▶ **Task to carry out**
Search the listing below for the string "modeling" and show each line that contains it.

▶ **Material for this exercise**
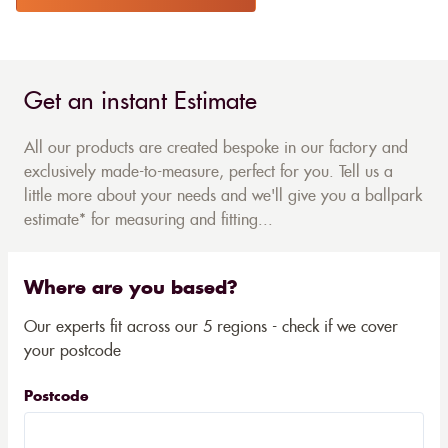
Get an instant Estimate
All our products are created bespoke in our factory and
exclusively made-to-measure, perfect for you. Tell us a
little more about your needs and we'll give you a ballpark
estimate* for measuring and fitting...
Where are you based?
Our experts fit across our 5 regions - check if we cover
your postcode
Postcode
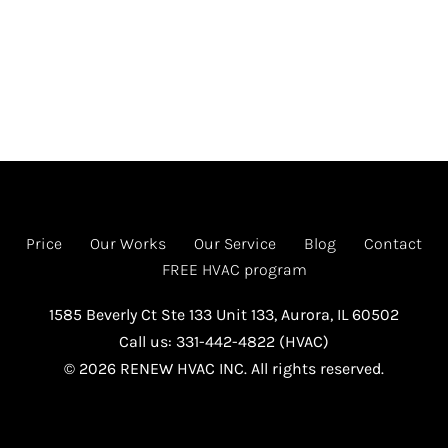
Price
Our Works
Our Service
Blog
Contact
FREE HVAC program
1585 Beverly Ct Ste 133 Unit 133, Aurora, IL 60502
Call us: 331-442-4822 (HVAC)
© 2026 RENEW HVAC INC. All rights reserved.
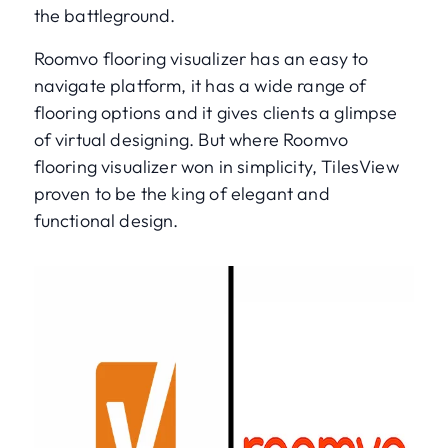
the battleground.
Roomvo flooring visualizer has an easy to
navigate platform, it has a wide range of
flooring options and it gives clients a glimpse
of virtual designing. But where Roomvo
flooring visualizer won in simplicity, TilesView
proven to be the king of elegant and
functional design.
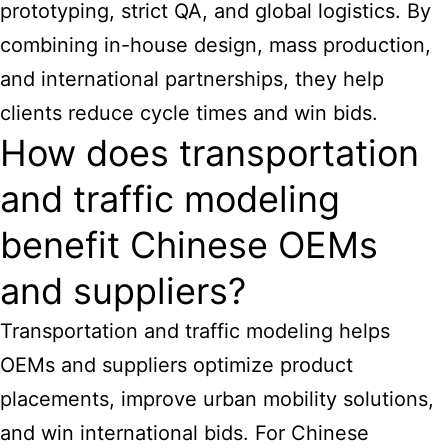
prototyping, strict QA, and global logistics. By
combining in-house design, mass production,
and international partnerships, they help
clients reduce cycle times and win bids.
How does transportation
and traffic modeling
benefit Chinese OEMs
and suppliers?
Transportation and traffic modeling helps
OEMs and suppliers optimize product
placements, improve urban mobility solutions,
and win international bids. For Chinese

▶ **The answer**
and traffic modeling
Transportation and traffic modeling helps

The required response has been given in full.